Any proposed security over a Cayman exempted company's right to draw down outstanding capital commitments from its shareholders differs significantly from the arrangements which have become common practice in relation to securing capital call rights of Cayman ELPs.

Unlike a traditional ELP capital call financing, where the capital call rights are a contractual obligation which can be assigned by way of security, the "contractual rights collateral package" in corporate subscription deals is typically linked to the obligations of the company (acting through its directors or investment managers) to issue shares. The creation of an obligation of the investors in the company to purchase shares "to-be-issued" in the future is different from the obligation of an investor in an ELP to fund the remainder of its commitment to the ELP as part of its existing interest and creates enforcement concerns and additional insolvency risks.

ENFORCEMENT CONSIDERATIONS

Of utmost concern to a lender is its ability to enforce an investor's obligations to contribute to the fund irrespective of the fund's ability to issue shares to the investor on payment.

Following a capital call, the investor might expect to be issued additional shares for the capital contribution which has been made and that such issue will only then give rise to the payment obligation to the company (proceeds of which are subject to claim by the bank pursuant to its security entitlements).

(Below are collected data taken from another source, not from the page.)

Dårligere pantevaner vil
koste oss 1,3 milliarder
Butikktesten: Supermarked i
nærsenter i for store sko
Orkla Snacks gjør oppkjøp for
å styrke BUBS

There are essentially two key elements for consideration: (a) the shares not being issued and (b) the corresponding payment not being made, perhaps due to a change in prevailing conditions and investor sentiment toward the fund at the time.

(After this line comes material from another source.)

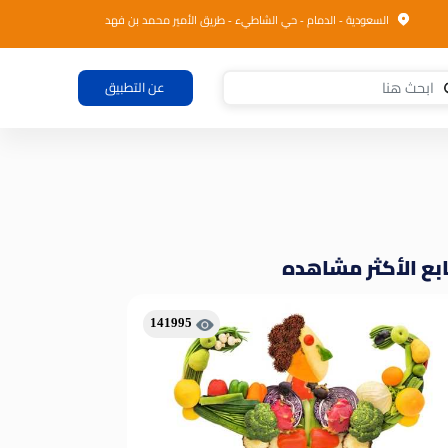
السعودية - الدمام - حي الشاطيء - طريق الأمير محمد بن فهد
عن التطبيق
بع الأكثر مشاهده
141995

Concerns regarding share issuance are enhanced where directors have an absolute discretion to decide not to call or waive any request for share issuances or where the company's ability to issue shares may be challenged if insolvent.

POTENTIAL INSOLVENCY RISK

If a winding up petition is issued before the call was made, there is a question as to whether section 99 of the Cayman Companies Law (the avoidance of dispositions) would require a validation application to be made to the Court, because the issue of shares post-petition would be considered "an alteration of the status of the company's members". Without Court approval of the share issue, the capital call would be void and the money would be recovered for the benefit of the liquidation estate of the company.

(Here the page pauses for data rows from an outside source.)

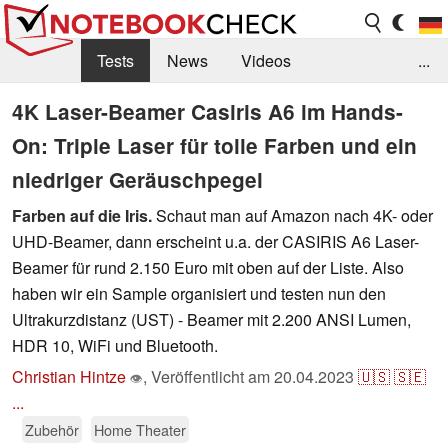
Tests
News
Videos
...
Benchmarks & Tech
Externe Tests
4K Laser-Beamer Casiris A6 im Hands-
On: Triple Laser für tolle Farben und ein
Kaufberatung
Deals
Suche
Jobs
niedriger Geräuschpegel
Forum
Farben auf die Iris.
Schaut man auf Amazon nach 4K- oder
UHD-Beamer, dann erscheint u.a. der CASIRIS A6 Laser-
Beamer für rund 2.150 Euro mit oben auf der Liste. Also
haben wir ein Sample organisiert und testen nun den
Ultrakurzdistanz (UST) - Beamer mit 2.200 ANSI Lumen,
HDR 10, WiFi und Bluetooth.
Christian Hintze
,
Veröffentlicht am
20.04.2023
🇺🇸
🇸🇪
👁
...
Zubehör
Home Theater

To address these concerns, we suggest that capital contributions be structured such that no further shares are required to be issued or that directors of the fund have a discretion but not the obligation to issue further shares for capital contributions. Like most other concepts, this is ideally baked in from inception of the fund and, whether on inception or by way of amendment of these documents, needs to be included in the subscription documents, the Articles of Association and any offering document.

Recently, Appleby's lawyers closed a uniquely structured security package whereby investors were issued shares at a nominal par value on closing coupled with a remaining obligation to fund their outstanding commitment with respect to those shares when called to do so by the company. Only on full satisfaction of the outstanding commitments would the investors be able to exercise their rights to those newly issued shares. The company in turn then granted the lender a security interest over its right to enforce the shareholders' obligations to fund their remaining commitments. The issue of the enforceability of an investor's obligation to purchase new shares was therefore removed in favour of an approach without similar enforceability concerns.

If, at the time of the call, the company is insolvent or of doubtful solvency, the payment that is made by the shareholder is likely to provide no benefit to the shareholder. Faced with this prospect, there would be an increased risk of shareholders challenging the enforceability of the call arrangement and the event of default provisions in the subscription documents.

SHAREHOLDER CHALLENGE

To avoid such resistance from shareholders, a lender should insert contractual provisions that seek to avoid any opportunities for shareholders to successfully challenge the effectiveness of the subscription agreement or any call, amend the Articles of Association to ensure payment obligations survive insolvency, secure the fund's bank accounts and ensure representations as to capital call and payments are valid through insolvency in all constitutional documents.

CONCLUSION

It is critical to engage counsel at the early stages of a corporate fund subscription financing deal to address these unique concerns. Although not without its challenges, with careful review and relevant amendments, a robust corporate fund security package can be achieved.

The content of this article is intended to provide a general guide to the subject matter. Specialist advice should be sought about your specific circumstances.